The night’s neutron star is lamb chops. They’re cooked to an exquisite medium sous vide, seared perfectly, served in a delicious jus, sprinkled with pomegranate seeds. Lamb is difficult to cook just right. These are wonderful.
Your vermouth experience at the beginning of the meal typifies the service throughout. It’s warm and moseys along. Your waiter is charming, though clearly not a food sophisticate. He is difficult to flag down and shows up unexpectedly. Dishes are coordinated imperfectly. It’s rather like you’re having dinner at a friend’s home and their children are serving.

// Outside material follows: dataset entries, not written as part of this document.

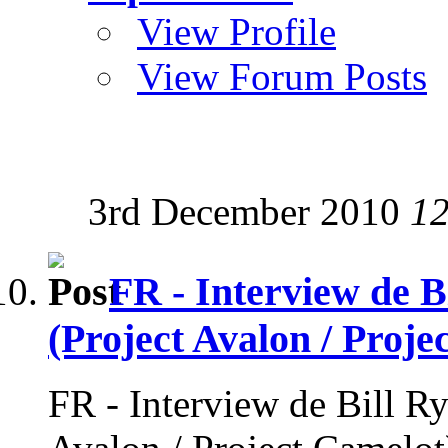
View Profile
View Forum Posts
3rd December 2010
12
FR - Interview de B
(Project Avalon / Proje
FR - Interview de Bill Ry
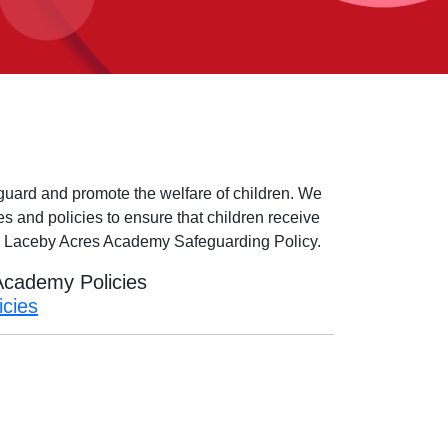
guard and promote the welfare of children. We
es and policies to ensure that children receive
he Laceby Acres Academy Safeguarding Policy.
 Academy Policies
icies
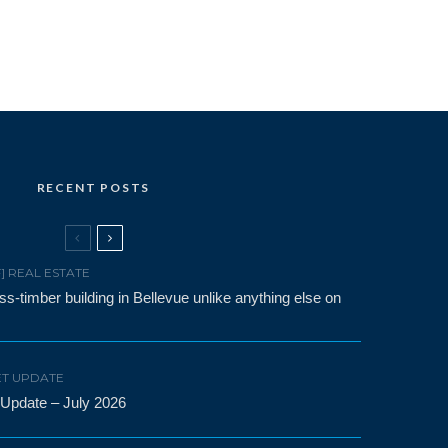
RECENT POSTS
F] REAL ESTATE
-timber building in Bellevue unlike anything else on
T UPDATE
 Update – July 2026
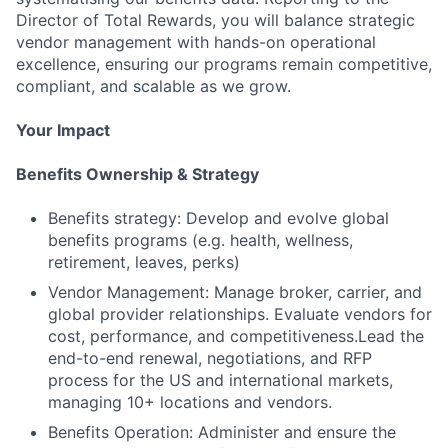
Director of Total Rewards, you will balance strategic
vendor management with hands-on operational
excellence, ensuring our programs remain competitive,
compliant, and scalable as we grow.
Your Impact
Benefits Ownership & Strategy
Benefits strategy: Develop and evolve global
benefits programs (e.g. health, wellness,
retirement, leaves, perks)
Vendor Management: Manage broker, carrier, and
global provider relationships. Evaluate vendors for
cost, performance, and competitiveness.Lead the
end-to-end renewal, negotiations, and RFP
process for the US and international markets,
managing 10+ locations and vendors.
Benefits Operation: Administer and ensure the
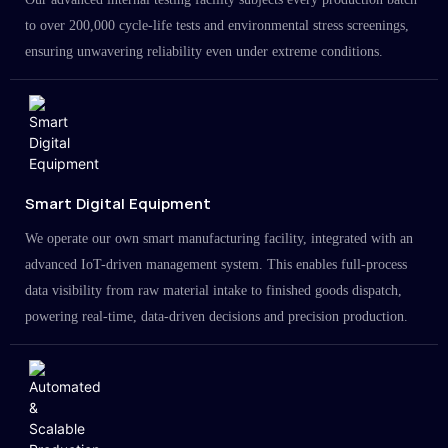
to over 200,000 cycle-life tests and environmental stress screenings,
ensuring unwavering reliability even under extreme conditions.
Smart Digital Equipment
We operate our own smart manufacturing facility, integrated with an
advanced IoT-driven management system. This enables full-process
data visibility from raw material intake to finished goods dispatch,
powering real-time, data-driven decisions and precision production.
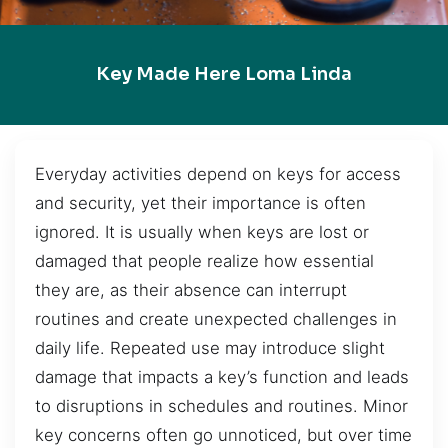
Key Made Here Loma Linda
Everyday activities depend on keys for access
and security, yet their importance is often
ignored. It is usually when keys are lost or
damaged that people realize how essential
they are, as their absence can interrupt
routines and create unexpected challenges in
daily life. Repeated use may introduce slight
damage that impacts a key’s function and leads
to disruptions in schedules and routines. Minor
key concerns often go unnoticed, but over time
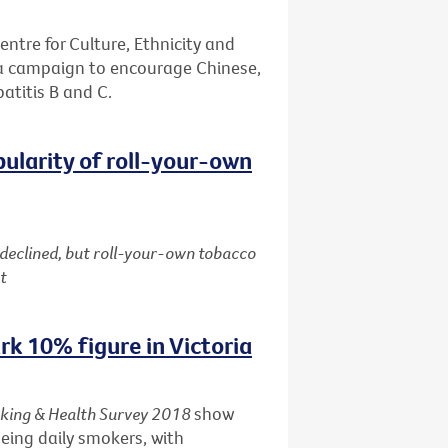
entre for Culture, Ethnicity and
 a campaign to encourage Chinese,
patitis B and C.
pularity of roll-your-own
 declined, but roll-your-own tobacco
t
k 10% figure in Victoria
king & Health Survey 2018
show
being daily smokers, with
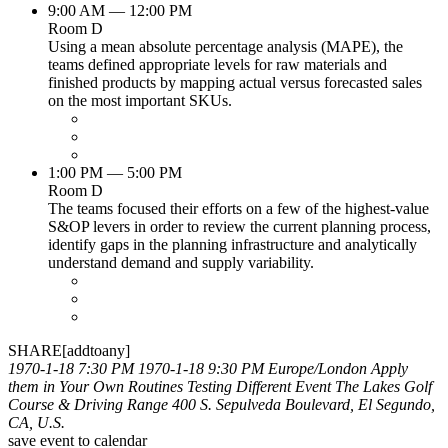
9:00 AM — 12:00 PM
Room D
Using a mean absolute percentage analysis (MAPE), the
teams defined appropriate levels for raw materials and
finished products by mapping actual versus forecasted sales
on the most important SKUs.
1:00 PM — 5:00 PM
Room D
The teams focused their efforts on a few of the highest-value
S&OP levers in order to review the current planning process,
identify gaps in the planning infrastructure and analytically
understand demand and supply variability.
SHARE[addtoany]
1970-1-18 7:30 PM
1970-1-18 9:30 PM
Europe/London
Apply
them in Your Own Routines
Testing Different Event
The Lakes Golf
Course & Driving Range 400 S. Sepulveda Boulevard, El Segundo,
CA, U.S.
save event to calendar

Dessert is whipped cream mixed with fruits and, if you remember, oats. There are pastry crests on top like stegosaurus plates. It reminds you of the desserts your mom used to improvise with Cool Whip and Nilla Wafers. Though it takes little skill to make, it’s not bad. But you wouldn’t commit a Class A felony for it as you would for, say, marron glacé ice cream or a dulce de leche lava cake or bread pudding with bourbon sauce or your wife’s Grand Marnier soufflé or blueberry crisp or… you get the picture.

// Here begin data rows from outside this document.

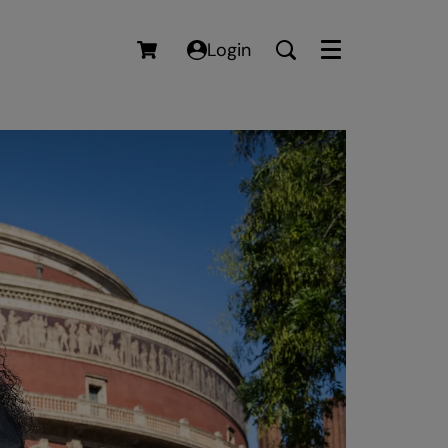
Login
Menu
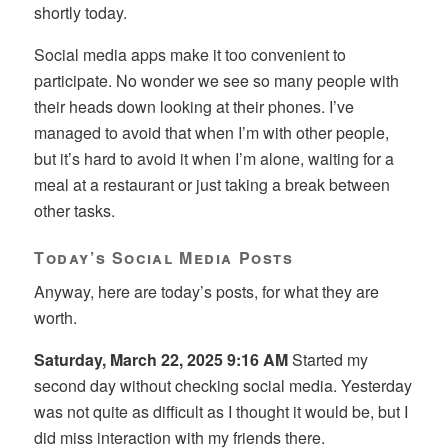
shortly today.
Social media apps make it too convenient to
participate. No wonder we see so many people with
their heads down looking at their phones. I’ve
managed to avoid that when I’m with other people,
but it’s hard to avoid it when I’m alone, waiting for a
meal at a restaurant or just taking a break between
other tasks.
Today’s Social Media Posts
Anyway, here are today’s posts, for what they are
worth.
Saturday, March 22, 2025 9:16 AM
Started my
second day without checking social media. Yesterday
was not quite as difficult as I thought it would be, but I
did miss interaction with my friends there.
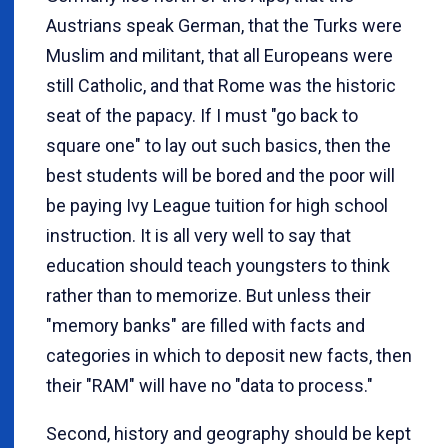
Austrians speak German, that the Turks were
Muslim and militant, that all Europeans were
still Catholic, and that Rome was the historic
seat of the papacy. If I must "go back to
square one" to lay out such basics, then the
best students will be bored and the poor will
be paying Ivy League tuition for high school
instruction. It is all very well to say that
education should teach youngsters to think
rather than to memorize. But unless their
"memory banks" are filled with facts and
categories in which to deposit new facts, then
their "RAM" will have no "data to process."
Second, history and geography should be kept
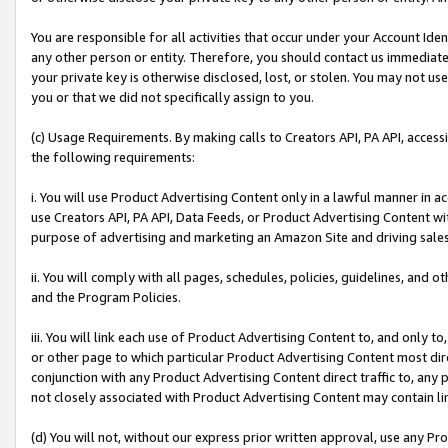
You are responsible for all activities that occur under your Account Ide
any other person or entity. Therefore, you should contact us immediate
your private key is otherwise disclosed, lost, or stolen. You may not u
you or that we did not specifically assign to you.
(c) Usage Requirements. By making calls to Creators API, PA API, acces
the following requirements:
i. You will use Product Advertising Content only in a lawful manner in a
use Creators API, PA API, Data Feeds, or Product Advertising Content wit
purpose of advertising and marketing an Amazon Site and driving sales
ii. You will comply with all pages, schedules, policies, guidelines, and o
and the Program Policies.
iii. You will link each use of Product Advertising Content to, and only 
or other page to which particular Product Advertising Content most direc
conjunction with any Product Advertising Content direct traffic to, any 
not closely associated with Product Advertising Content may contain lin
(d) You will not, without our express prior written approval, use any Pr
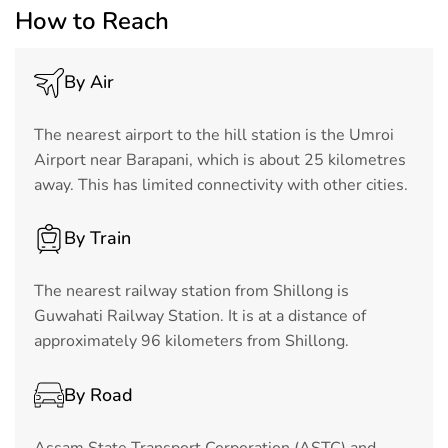
How to Reach
By Air
The nearest airport to the hill station is the Umroi
Airport near Barapani, which is about 25 kilometres
away. This has limited connectivity with other cities.
By Train
The nearest railway station from Shillong is
Guwahati Railway Station. It is at a distance of
approximately 96 kilometers from Shillong.
By Road
Assam State Transport Corporation (ASTC) and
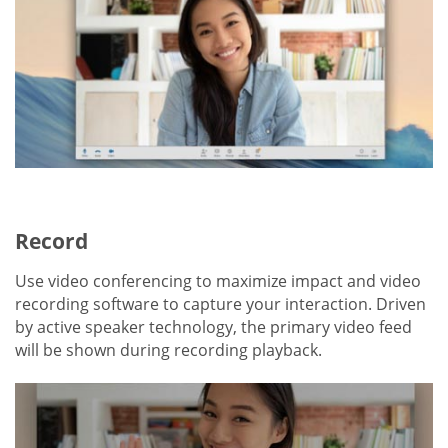
Record
Use video conferencing to maximize impact and video
recording software to capture your interaction. Driven
by active speaker technology, the primary video feed
will be shown during recording playback.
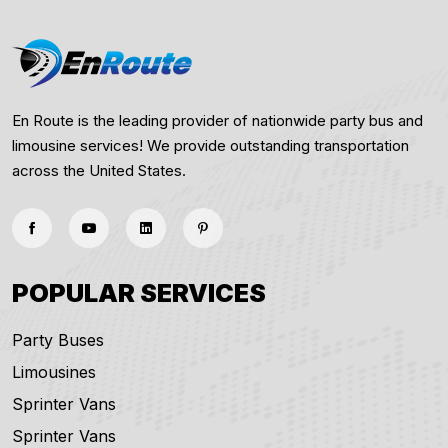
En Route is the leading provider of nationwide party bus and
limousine services! We provide outstanding transportation
across the United States.
POPULAR SERVICES
Party Buses
Limousines
Sprinter Vans
Sprinter Vans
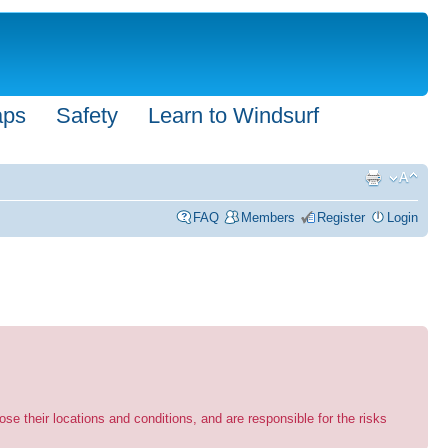
aps
Safety
Learn to Windsurf
FAQ
Members
Register
Login
se their locations and conditions, and are responsible for the risks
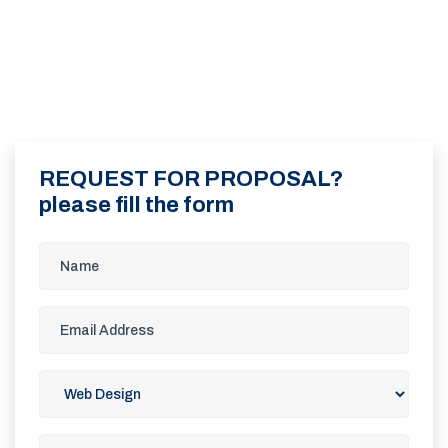
REQUEST FOR PROPOSAL?
please fill the form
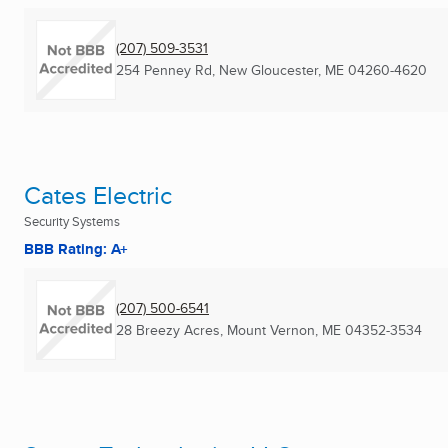
(207) 509-3531
254 Penney Rd
,
New Gloucester, ME
04260-4620
Cates Electric
Security Systems
BBB Rating: A+
(207) 500-6541
28 Breezy Acres
,
Mount Vernon, ME
04352-3534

This is not precision-made, three-star food, nor does it aim to be. It’s more food from a talented home cook dished to friends and fam. It is not equal to the food of its parent restaurants, Brut! and BlackSalt (now closed). The food is heavy, particularly the gougères. Instead of marrying French and Indian cuisines, it feels like more of a mash-up, more of a culinary Sharknado. Perhaps French cuisine, with its precise refinement, and Indian cuisine, with its raucous flavours, are unsuited for matrimony. For love alone is not enough for a good marriage. Affinity is no less important. Having been married twice, once abysmally, the second time wonderfully, you speak with some authority.

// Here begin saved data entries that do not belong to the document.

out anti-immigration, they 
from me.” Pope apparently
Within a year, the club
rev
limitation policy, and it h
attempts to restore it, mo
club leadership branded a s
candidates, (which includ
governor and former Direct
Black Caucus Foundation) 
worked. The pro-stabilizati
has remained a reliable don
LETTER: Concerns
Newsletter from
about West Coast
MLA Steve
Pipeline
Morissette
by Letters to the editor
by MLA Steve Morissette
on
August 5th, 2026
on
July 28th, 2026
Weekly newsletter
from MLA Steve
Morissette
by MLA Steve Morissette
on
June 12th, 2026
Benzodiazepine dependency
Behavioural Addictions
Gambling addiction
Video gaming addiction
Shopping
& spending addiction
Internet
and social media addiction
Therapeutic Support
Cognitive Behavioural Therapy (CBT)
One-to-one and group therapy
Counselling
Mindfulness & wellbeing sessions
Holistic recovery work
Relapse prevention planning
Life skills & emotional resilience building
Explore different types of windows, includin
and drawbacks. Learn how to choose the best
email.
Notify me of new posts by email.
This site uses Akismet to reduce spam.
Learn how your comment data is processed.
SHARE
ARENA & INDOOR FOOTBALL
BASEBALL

Your meal for four was expensive, somewhat over HK$4,000, but only because your group was in the thrall of bad-boy Bacchus. Given the cost – self-inflicted, yes – and the fact that a number of dishes didn’t inflame your lust, you probably won’t return. Then again, on a languorous evening beneath a canopy of lambent stars for a glass of their iced vermouth and their lamb chops, maybe you would.
Rating (on a scale of 0 to 5)
Ambience: 3.5 (seated outside, inside seemed cramped)
Overall value: 3
14 Fuk Sau Lane, Sai Ying Pun, 6556 4253, book online
In order to review objectively, David Greenberg does not solicit or accept comped meals and anonymously reviews restaurants.